すると返事も「予定どおりです」などとぶっきらぼうなものになりがちですし、人によっては返事をしなくなるケースもあるでしょう。そもそもオフィスならさりげなく観察できていた部下の仕事ぶりも、テレワークでは思いどおりに確認できないもの。ここは上司の側に「部下を信じる」という発想の転換が必要です。そして、部下から自発的に報告・連絡・相談をするようマネジメントするべきでしょう。例えば、「若手は質問事項が生じるたびに連絡を入れる」「中堅は企画書を半分作成した時点で提出する」といった職場に即したルールを決め、臨機応変に運用するといいでしょう。

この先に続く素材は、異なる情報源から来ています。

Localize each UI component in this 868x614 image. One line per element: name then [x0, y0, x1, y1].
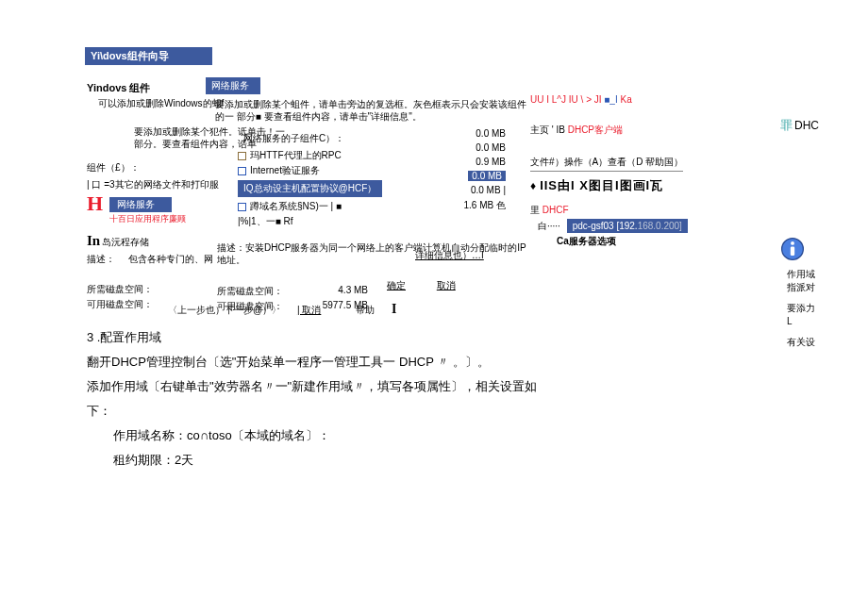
dhc-label: 罪DHC — [780, 117, 819, 134]
breadcrumb: 主页 ' IB DHCP客户端 — [530, 124, 823, 137]
ok-button[interactable]: 确定 — [387, 280, 406, 290]
letter-h-icon: H — [87, 191, 103, 216]
details-button[interactable]: 详细信息也）…I — [415, 249, 484, 262]
dhc-teal-icon: 罪 — [780, 118, 793, 132]
remote-storage-label: 岛沅程存储 — [102, 237, 149, 247]
host-name: pdc-gsf03 [192. — [573, 221, 638, 231]
tree-root[interactable]: 里 DHCF — [530, 204, 823, 217]
scope-line5: 有关设 — [787, 336, 815, 349]
scope-line1: 作用域 — [787, 268, 815, 281]
body-l4: 下： — [87, 400, 537, 423]
disk-req-value: 4.3 MB — [292, 285, 368, 298]
scope-info-text: 作用域 指派对 要添力 L 有关设 — [787, 268, 815, 349]
desc-text: 包含各种专门的、网 — [128, 254, 213, 264]
info-icon — [779, 236, 806, 264]
prev-next-button[interactable]: 〈上一步也）下一步@）〉 — [168, 305, 281, 315]
checkbox-icon[interactable] — [238, 152, 246, 160]
tree-host[interactable]: pdc-gsf03 [192.168.0.200] — [567, 219, 688, 233]
body-l3: 添加作用域〔右键单击"效劳器名〃一"新建作用域〃，填写各项属性〕，相关设置如 — [87, 375, 537, 398]
wizard-nav-row: 〈上一步也）下一步@）〉 | 取消 帮助I — [168, 302, 424, 317]
disk-req-label: 所需磁盘空间： — [217, 285, 292, 298]
network-services-title: 网络服务 — [206, 77, 260, 94]
size-0: 0.0 MB — [413, 128, 506, 139]
size-4: 0.0 MB | — [413, 185, 506, 195]
cancel-button-2[interactable]: | 取消 — [297, 305, 321, 315]
cancel-button[interactable]: 取消 — [437, 280, 456, 290]
option-ias-label: Internet验证服务 — [250, 164, 320, 177]
iis-text: IIS由I X图目I图画I瓦 — [540, 178, 663, 192]
scope-line4: L — [787, 315, 815, 328]
home-label: 主页 ' IB — [530, 124, 565, 135]
document-body: 3 .配置作用域 翻开DHCP管理控制台〔选"开始菜单一程序一管理工具一 DHC… — [87, 326, 537, 473]
help-label: 帮助 — [356, 305, 375, 315]
body-l5: 作用域名称：co∩toso〔本域的域名〕： — [113, 424, 537, 447]
line1-a: UU I L^J IU \ > JI — [530, 94, 602, 105]
checkbox-icon[interactable] — [238, 203, 246, 211]
network-services-para: 要添加或删除某个蛆件，请单击旁边的复选框。灰色框表示只会安装该组件的一 部分■ … — [215, 98, 526, 123]
ok-cancel-row: 确定 取消 — [387, 279, 484, 292]
tree-root-label: DHCF — [540, 205, 569, 215]
network-services-label: 网络服务 — [109, 197, 172, 212]
size-3-highlighted: 0.0 MB — [468, 171, 506, 181]
desc-label: 描述： — [87, 254, 115, 264]
host-ip: 168.0.200] — [638, 221, 682, 231]
right-panel: UU I L^J IU \ > JI ■_I Ka 主页 ' IB DHCP客户… — [530, 94, 823, 248]
size-2: 0.9 MB — [413, 157, 506, 167]
body-l1: 3 .配置作用域 — [87, 326, 537, 349]
diamond-icon: ♦ — [530, 179, 537, 192]
line1-c: Ka — [620, 94, 631, 105]
checkbox-icon[interactable] — [238, 167, 246, 175]
option-dhcp-highlighted[interactable]: IQ总动设主机配置协议@HCF） — [238, 180, 382, 197]
tree-host-row[interactable]: 白····· pdc-gsf03 [192.168.0.200] — [538, 219, 823, 233]
scope-line3: 要添力 — [787, 302, 815, 315]
size-column: 0.0 MB 0.0 MB 0.9 MB 0.0 MB 0.0 MB | 1.6… — [413, 128, 506, 216]
option-rpc-label: 玛HTTF代理上的RPC — [250, 149, 342, 162]
option-rf-label: |%|1、一■ Rf — [238, 215, 292, 228]
size-1: 0.0 MB — [413, 142, 506, 153]
letter-i-icon: I — [392, 302, 396, 316]
tree-root-bullet: 里 — [530, 205, 540, 215]
wizard-titlebar: Yi\dovs组件向导 — [85, 47, 212, 65]
menu-bar[interactable]: 文件#）操作（A）查看（D 帮助国） — [530, 156, 683, 172]
body-l2: 翻开DHCP管理控制台〔选"开始菜单一程序一管理工具一 DHCP 〃 。〕。 — [87, 351, 537, 373]
toolbar-iis[interactable]: ♦IIS由I X图目I图画I瓦 — [530, 177, 823, 194]
tree-branch-icon: 白····· — [538, 221, 560, 231]
body-l6: 租约期限：2天 — [113, 449, 537, 472]
scope-line2: 指派对 — [787, 281, 815, 294]
svg-rect-2 — [791, 246, 794, 256]
help-button[interactable]: 帮助I — [356, 305, 409, 315]
option-dns-label: 蹲域名系统§NS)一 | ■ — [250, 200, 342, 213]
svg-point-1 — [791, 241, 794, 245]
option-rf[interactable]: |%|1、一■ Rf — [238, 215, 526, 228]
dhcp-client-label: DHCP客户端 — [565, 124, 623, 135]
right-line1: UU I L^J IU \ > JI ■_I Ka — [530, 94, 823, 105]
line1-b: ■_I — [602, 94, 621, 105]
dhc-text: DHC — [794, 119, 819, 132]
size-5: 1.6 MB 色 — [413, 199, 506, 212]
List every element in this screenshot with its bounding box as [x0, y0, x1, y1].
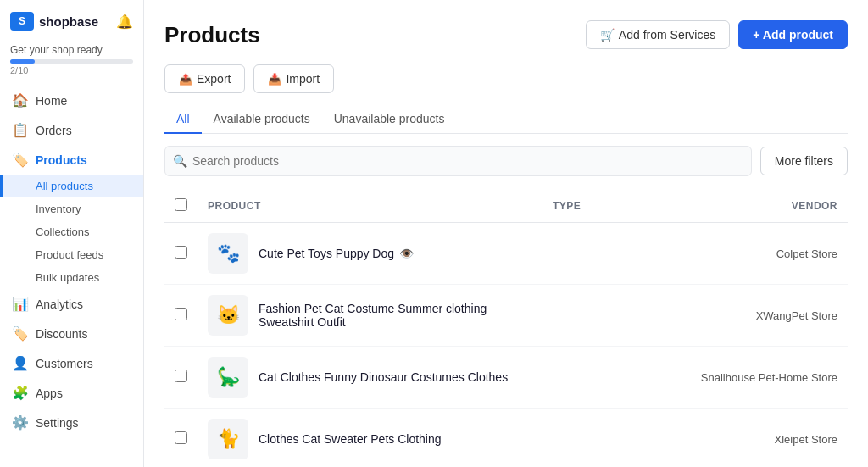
tab-all[interactable]: All	[164, 105, 202, 134]
export-icon: 📤	[179, 73, 192, 86]
product-thumbnail: 🐈	[208, 419, 248, 459]
add-from-services-icon: 🛒	[600, 28, 615, 42]
row-vendor-cell: XWangPet Store	[678, 285, 848, 347]
sidebar-item-products-label: Products	[36, 153, 87, 167]
sidebar-item-customers[interactable]: 👤 Customers	[0, 348, 143, 378]
submenu-collections[interactable]: Collections	[0, 220, 143, 243]
apps-icon: 🧩	[12, 385, 29, 401]
submenu-product-feeds[interactable]: Product feeds	[0, 243, 143, 266]
export-label: Export	[197, 72, 231, 86]
product-name-row: Cat Clothes Funny Dinosaur Costumes Clot…	[259, 370, 508, 384]
import-label: Import	[286, 72, 320, 86]
product-thumbnail: 🐱	[208, 295, 248, 336]
sidebar-item-discounts-label: Discounts	[36, 327, 87, 341]
settings-icon: ⚙️	[12, 414, 29, 431]
row-vendor-cell: Colpet Store	[678, 223, 848, 285]
add-product-label: + Add product	[753, 28, 833, 42]
row-type-cell	[542, 285, 678, 347]
export-button[interactable]: 📤 Export	[164, 64, 245, 93]
table-row[interactable]: 🐾 Cute Pet Toys Puppy Dog 👁️ Colpet Stor…	[164, 223, 848, 285]
header-actions: 🛒 Add from Services + Add product	[586, 20, 848, 49]
table-header-row: PRODUCT TYPE VENDOR	[164, 190, 848, 223]
row-checkbox[interactable]	[175, 370, 187, 382]
sidebar-item-orders[interactable]: 📋 Orders	[0, 115, 143, 145]
row-checkbox[interactable]	[175, 246, 187, 259]
search-wrap: 🔍	[164, 146, 752, 176]
home-icon: 🏠	[12, 92, 29, 108]
row-vendor-cell: Xleipet Store	[678, 409, 848, 468]
select-all-checkbox[interactable]	[175, 198, 187, 211]
th-check	[164, 190, 198, 223]
sidebar-item-products[interactable]: 🏷️ Products	[0, 145, 143, 175]
add-product-button[interactable]: + Add product	[738, 20, 848, 49]
product-row-content: 🦕 Cat Clothes Funny Dinosaur Costumes Cl…	[208, 357, 532, 398]
discounts-icon: 🏷️	[12, 325, 29, 342]
progress-count: 2/10	[10, 65, 133, 75]
sidebar-item-home[interactable]: 🏠 Home	[0, 86, 143, 115]
sidebar: S shopbase 🔔 Get your shop ready 2/10 🏠 …	[0, 0, 144, 467]
sidebar-logo: S shopbase 🔔	[0, 0, 143, 39]
import-button[interactable]: 📥 Import	[253, 64, 334, 93]
row-checkbox[interactable]	[175, 308, 187, 320]
row-check-cell	[164, 409, 198, 468]
sidebar-item-apps[interactable]: 🧩 Apps	[0, 378, 143, 408]
sidebar-nav: 🏠 Home 📋 Orders 🏷️ Products All products…	[0, 86, 143, 467]
submenu-bulk-updates[interactable]: Bulk updates	[0, 266, 143, 289]
sidebar-item-settings[interactable]: ⚙️ Settings	[0, 408, 143, 437]
analytics-icon: 📊	[12, 296, 29, 312]
orders-icon: 📋	[12, 122, 29, 138]
tab-available[interactable]: Available products	[202, 105, 322, 134]
more-filters-button[interactable]: More filters	[760, 147, 848, 175]
sidebar-item-settings-label: Settings	[36, 416, 79, 430]
row-checkbox[interactable]	[175, 431, 187, 444]
search-filter-row: 🔍 More filters	[164, 146, 848, 176]
main-content: Products 🛒 Add from Services + Add produ…	[144, 0, 868, 467]
product-row-content: 🐈 Clothes Cat Sweater Pets Clothing	[208, 419, 532, 459]
row-product-cell: 🐾 Cute Pet Toys Puppy Dog 👁️	[198, 223, 542, 285]
add-from-services-button[interactable]: 🛒 Add from Services	[586, 20, 730, 49]
eye-icon[interactable]: 👁️	[399, 247, 414, 260]
progress-bar-fill	[10, 59, 35, 64]
product-row-content: 🐱 Fashion Pet Cat Costume Summer clothin…	[208, 295, 532, 336]
row-product-cell: 🐈 Clothes Cat Sweater Pets Clothing	[198, 409, 542, 468]
sidebar-item-orders-label: Orders	[36, 124, 72, 137]
submenu-all-products[interactable]: All products	[0, 175, 143, 197]
logo-area: S shopbase	[10, 12, 98, 31]
products-submenu: All products Inventory Collections Produ…	[0, 175, 143, 289]
product-name[interactable]: Cute Pet Toys Puppy Dog	[259, 247, 394, 260]
toolbar-row: 📤 Export 📥 Import	[164, 64, 848, 93]
shop-ready-text: Get your shop ready	[10, 44, 133, 56]
import-icon: 📥	[268, 73, 281, 86]
product-name-row: Fashion Pet Cat Costume Summer clothing …	[259, 302, 532, 329]
progress-bar-bg	[10, 59, 133, 64]
sidebar-item-customers-label: Customers	[36, 357, 93, 370]
row-vendor-cell: Snailhouse Pet-Home Store	[678, 347, 848, 409]
tabs-row: All Available products Unavailable produ…	[164, 105, 848, 134]
tab-unavailable[interactable]: Unavailable products	[322, 105, 457, 134]
product-thumbnail: 🐾	[208, 233, 248, 274]
logo-text: shopbase	[39, 14, 98, 29]
products-icon: 🏷️	[12, 152, 29, 168]
product-thumbnail: 🦕	[208, 357, 248, 398]
product-name[interactable]: Clothes Cat Sweater Pets Clothing	[259, 432, 442, 446]
product-name-row: Cute Pet Toys Puppy Dog 👁️	[259, 247, 414, 260]
sidebar-item-apps-label: Apps	[36, 386, 63, 400]
product-name[interactable]: Fashion Pet Cat Costume Summer clothing …	[259, 302, 532, 329]
table-row[interactable]: 🐈 Clothes Cat Sweater Pets Clothing Xlei…	[164, 409, 848, 468]
row-check-cell	[164, 347, 198, 409]
table-row[interactable]: 🐱 Fashion Pet Cat Costume Summer clothin…	[164, 285, 848, 347]
table-row[interactable]: 🦕 Cat Clothes Funny Dinosaur Costumes Cl…	[164, 347, 848, 409]
product-tbody: 🐾 Cute Pet Toys Puppy Dog 👁️ Colpet Stor…	[164, 223, 848, 468]
sidebar-item-discounts[interactable]: 🏷️ Discounts	[0, 319, 143, 348]
row-product-cell: 🦕 Cat Clothes Funny Dinosaur Costumes Cl…	[198, 347, 542, 409]
search-input[interactable]	[164, 146, 752, 176]
th-type: TYPE	[542, 190, 678, 223]
bell-icon[interactable]: 🔔	[116, 14, 133, 30]
sidebar-item-analytics-label: Analytics	[36, 297, 83, 311]
page-header: Products 🛒 Add from Services + Add produ…	[164, 20, 848, 49]
submenu-inventory[interactable]: Inventory	[0, 197, 143, 220]
product-name[interactable]: Cat Clothes Funny Dinosaur Costumes Clot…	[259, 370, 508, 384]
row-type-cell	[542, 223, 678, 285]
sidebar-item-analytics[interactable]: 📊 Analytics	[0, 289, 143, 319]
row-check-cell	[164, 285, 198, 347]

また、会話がメールやチャットに取って代わると、どうしても言葉が先鋭化しがちです。Web会議も同様で、画面を通すと相手の表情や雰囲気が把握しづらく、リアルならできるフォローも難しくなります。そのためテレワーク下では、より言葉の選び方に配慮したコミュニケーションが求められます。例えば用件を伝える前に、「A社の案件をいつもありがとう」「忙しいところ申し訳ないけれど…」などのクッション言葉をつけること。さらに、「今日の会議の資料、よくできていて感心しました。1点だけ、△△について教えてもらえますか?」といった具合に、「最初にほめて、その後に要望を伝える」などの配慮をすると、部下も気持ちよく動けるようになります。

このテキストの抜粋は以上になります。